Yes I wanted to disappear that day. Because I was one of those women.
I still am.
Yes. You heard me. I still am one of those self centred authors of said Christmas letter. The only difference between then and now, is that I no longer want to crawl in a hole over this little tradition of mine – but instead whisper thank you for my consistent decision to participate in it without fail each year.
I started in 1999. We were living in New Brunswick at the time. Our children were yet to be born and it was mine and Craig’s second year of marriage. We had just come back from three weeks in Europe. It was before the existence of any social media, and before stamps cost a small fortune. That first letter was less than a page long, and I safely, and with pride, tucked it inside each Christmas card I sent.
As the years have come and gone I have written a Christmas Letter (I began calling them “newsletters”) for each one. As the children came, and as they grew, so did the length of my letters. They developed a feel and style all their own. I took great care in choosing what paper I would use. I had different “sections” that changed over the years. In a world of immediacy and conciseness, I took the time each year to be thoughtful about what I typed.
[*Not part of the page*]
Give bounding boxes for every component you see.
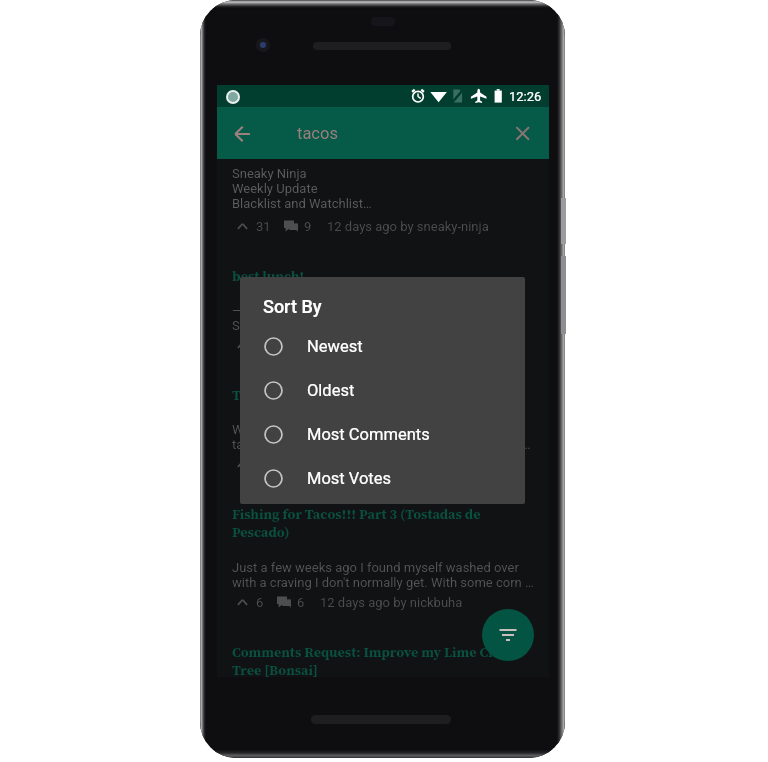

I adored these letters. I adored writing them and I adored sharing them. It was before the time of blogging and memes and they gave me a chance to write. They gave me a chance not only to share our year, but to do so in a creative, heartfelt and funny way.
But then, a few years back, enter Social Media. I was consciously delayed to the game of social media, but actively embraced it probably five years back. Now that I was on this platform called Facebook, what was there possibly left to share in the form of an old fashioned Christmas Letter, on actual printed paper? For a moment, a brief moment, I considered stopping.
And then something, or rather someone(s) hit me over the head, and I realized something that is so clear to me now, it’s a wonder I didn’t connect the dots before.
These Christmas letters I write aren’t for everyone else. Not really.
Instead they are for four people. The four people who matter most to me. Megan, Mark, Craig, and yes, even me.
A few years ago, as I was wondering what the point of them was anymore, and as I was feeling a little narcissistic about writing them, I turned around and I saw my daughter pick one up from the past year. She finished reading it, and asked me when I was going to finish the one for the current year. And it was then it hit me.
These three pages I type each year are a summary of our entire lives together. They are our history. They are carefully chosen words by me, her mother, in my own voice, detailing the highs (and yes sometimes even the lows) of our 365 days together as a family.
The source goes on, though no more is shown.